A stranger by the name of Harald Helgasson (Luc Merenda) appears in town one day. He presents himself as the boys' father's best friend and informs them that their father had died of a fever. Before he died, he made Harald promise he would return to Iceland to look after his family. Harald helps the family by working on the farm and becomes a close friend to the boys who immediately take a liking to Harald and start to see him as a father figure.
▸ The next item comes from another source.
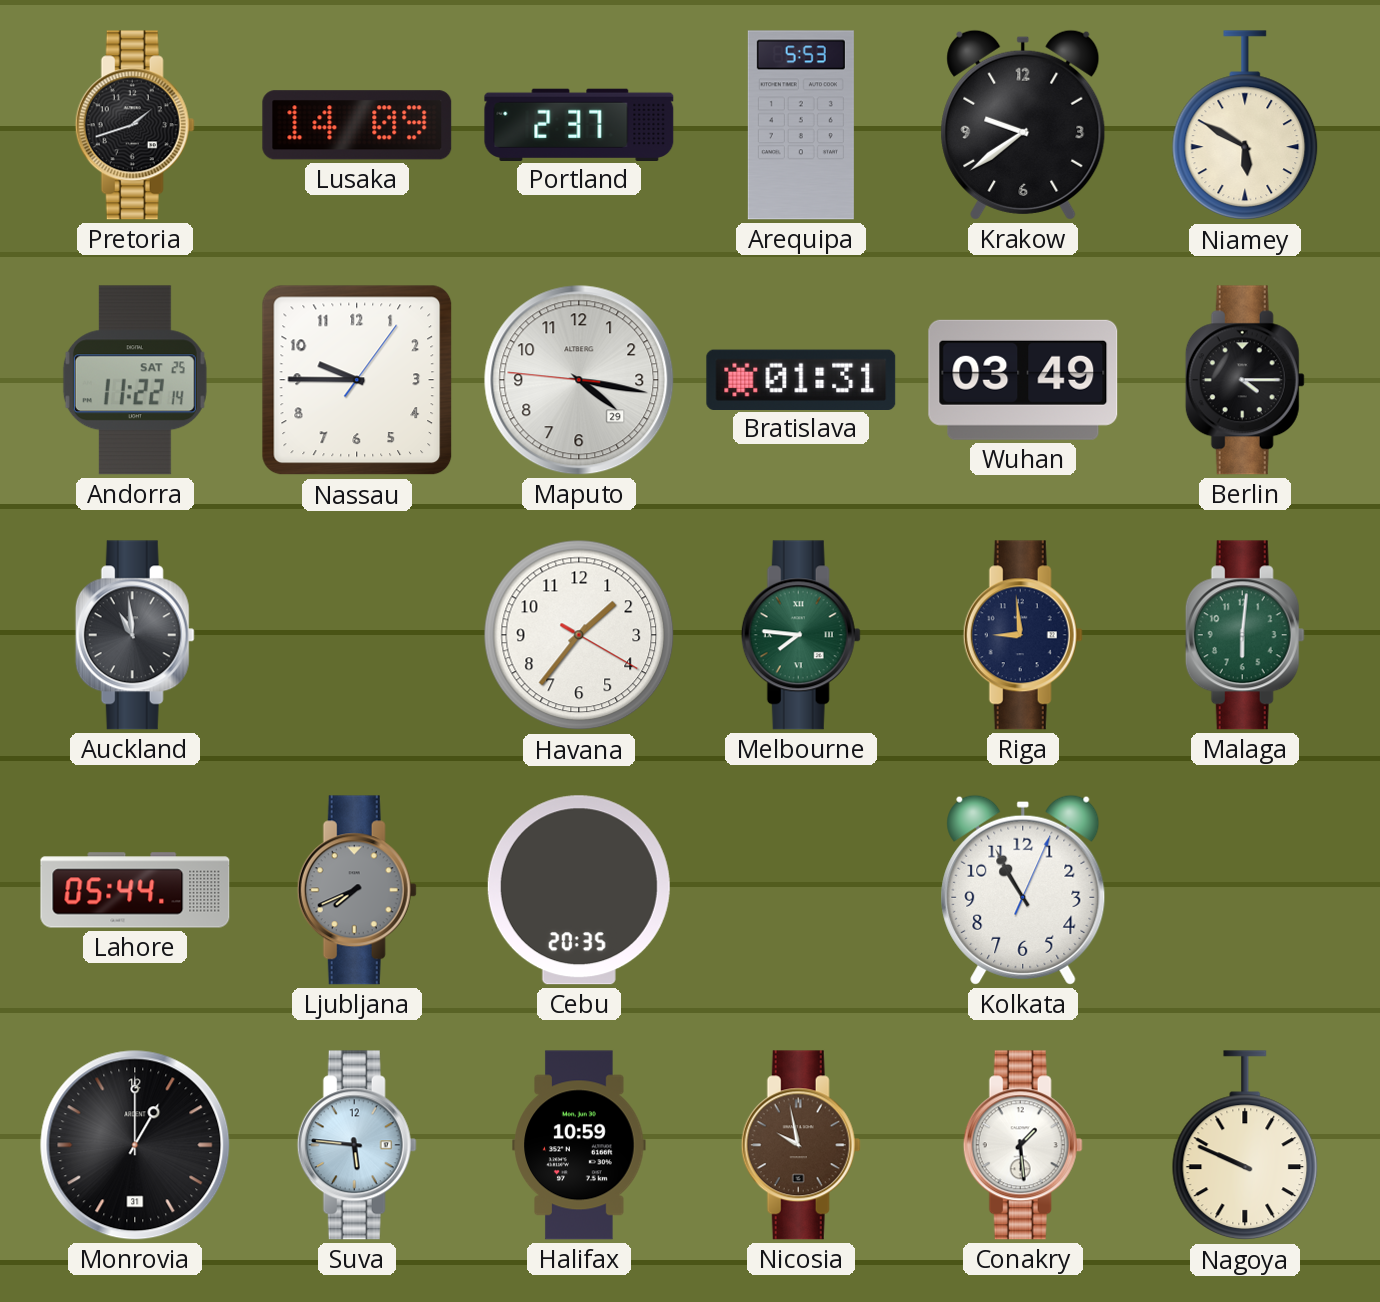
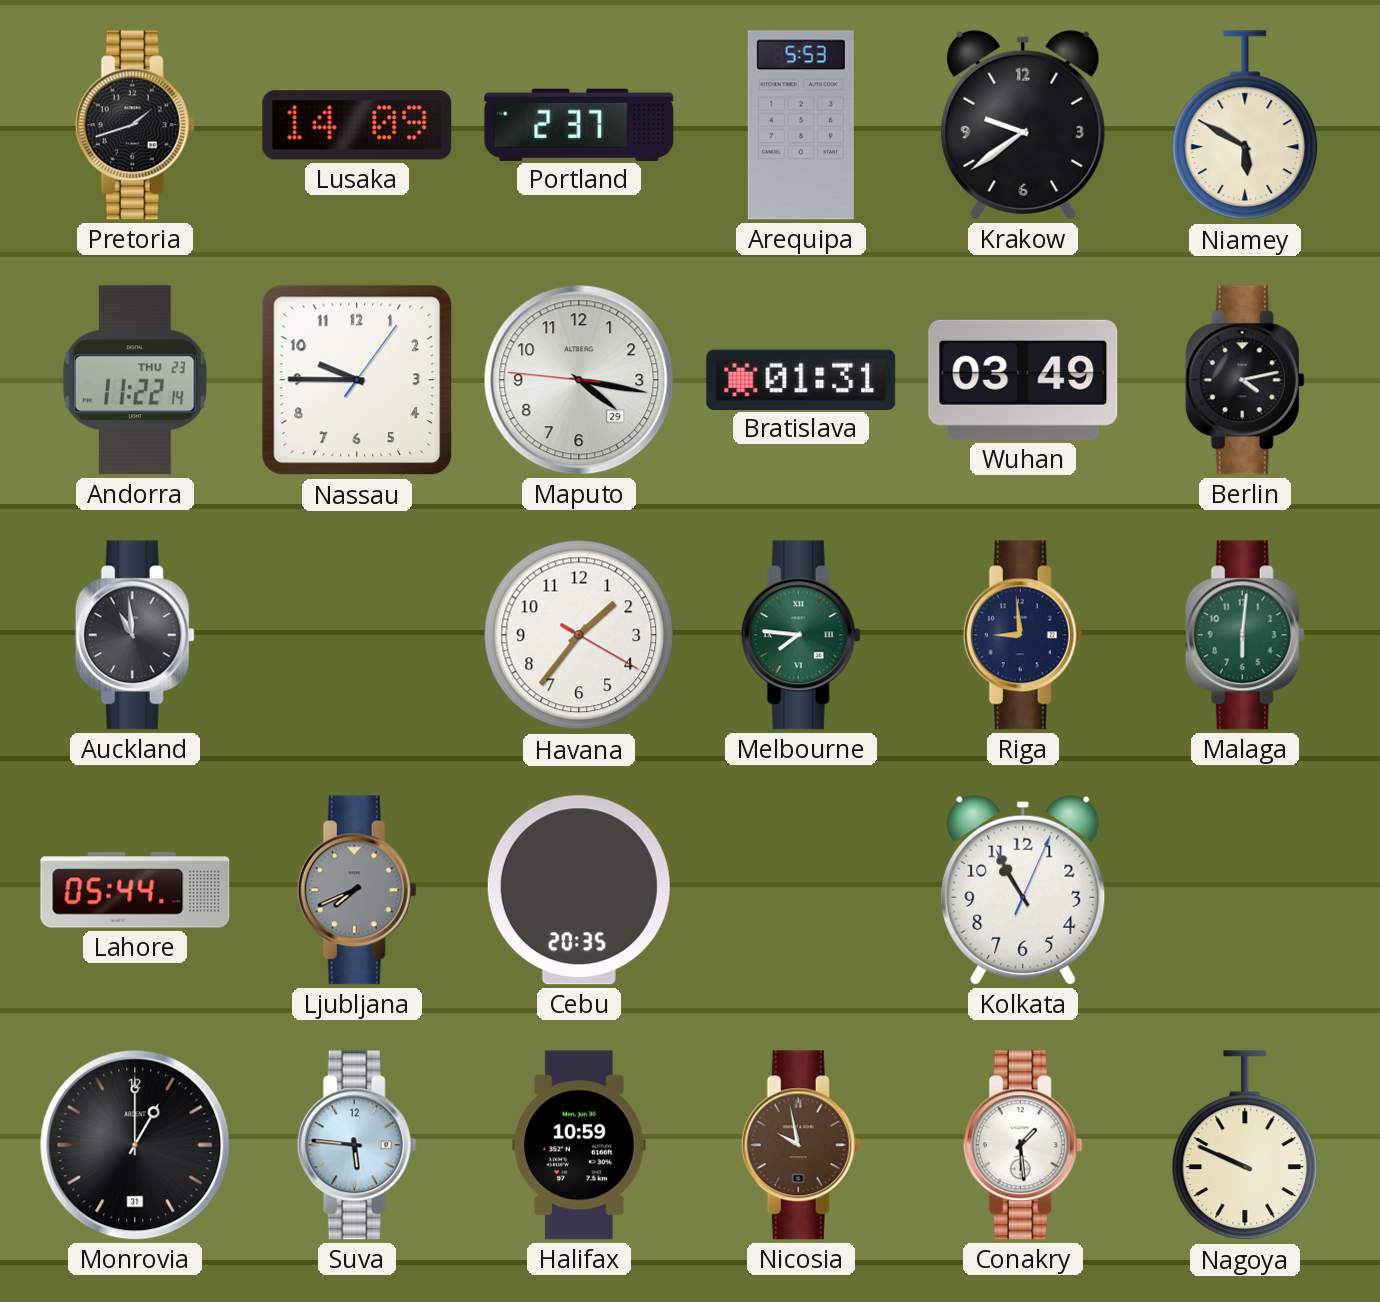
Andorra date: SAT 25 -> THU 23
Berlin: 4:15 -> 4:13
Magnus Hansson (Stuart Wilson) is a local businessman who is in love with Sigrid and has been trying to convince her to marry him. Magnus dislikes Harald due to the close relationship that Harald has been developing with the family and starts becoming increasingly upset over this. When another rich local businessman is killed, Magnus accuses Harald of murder. Upon the advice of the family, Harald flees into the mountains and hides from the authorities while Nonni and Manni, who firmly believe in Harald's innocence, expose themselves to danger and adventure while trying to keep Harald safe and prove him innocent.

== Filming ==
Filming mostly took place in Snæfellsnes in western Iceland. A farm was built in Hraunsfjörður as the home of Nonni and Manni. Flatey served as the 19th century version of Akureyri. The hiding place of Harald was an unnamed waterfall in Þingmannaá in Westfjords. The iconic hole in the mountain is located in Dimmuborgir.